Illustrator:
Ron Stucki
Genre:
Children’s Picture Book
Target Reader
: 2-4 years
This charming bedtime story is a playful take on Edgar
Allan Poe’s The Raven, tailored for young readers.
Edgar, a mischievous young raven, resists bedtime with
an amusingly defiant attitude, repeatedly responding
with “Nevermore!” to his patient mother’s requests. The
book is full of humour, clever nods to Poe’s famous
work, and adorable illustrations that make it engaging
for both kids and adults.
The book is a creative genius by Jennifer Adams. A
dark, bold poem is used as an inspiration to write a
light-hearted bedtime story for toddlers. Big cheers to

• **Task to carry out**
Send back all of the material exactly as given.

• **Worked solution**
Illustrator:
Ron Stucki
Genre:
Children’s Picture Book
Target Reader
: 2-4 years
This charming bedtime story is a playful take on Edgar
Allan Poe’s The Raven, tailored for young readers.
Edgar, a mischievous young raven, resists bedtime with
an amusingly defiant attitude, repeatedly responding
with “Nevermore!” to his patient mother’s requests. The
book is full of humour, clever nods to Poe’s famous
work, and adorable illustrations that make it engaging
for both kids and adults.
The book is a creative genius by Jennifer Adams. A
dark, bold poem is used as an inspiration to write a
light-hearted bedtime story for toddlers. Big cheers to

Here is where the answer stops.